EXERCISE DESCRIPTION →
Every line of the data must appear again in the answer, exactly as written.

Excerpts from a dataset:
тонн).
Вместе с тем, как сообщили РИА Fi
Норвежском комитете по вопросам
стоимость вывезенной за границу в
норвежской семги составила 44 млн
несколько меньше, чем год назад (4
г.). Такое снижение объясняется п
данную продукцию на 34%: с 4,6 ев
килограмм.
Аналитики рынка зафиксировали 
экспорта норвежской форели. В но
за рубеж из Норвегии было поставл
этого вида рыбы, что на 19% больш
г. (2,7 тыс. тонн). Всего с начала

SOLVED EXERCISE →
тонн).
Вместе с тем, как сообщили РИА Fi
Норвежском комитете по вопросам
стоимость вывезенной за границу в
норвежской семги составила 44 млн
несколько меньше, чем год назад (4
г.). Такое снижение объясняется п
данную продукцию на 34%: с 4,6 ев
килограмм.
Аналитики рынка зафиксировали 
экспорта норвежской форели. В но
за рубеж из Норвегии было поставл
этого вида рыбы, что на 19% больш
г. (2,7 тыс. тонн). Всего с начала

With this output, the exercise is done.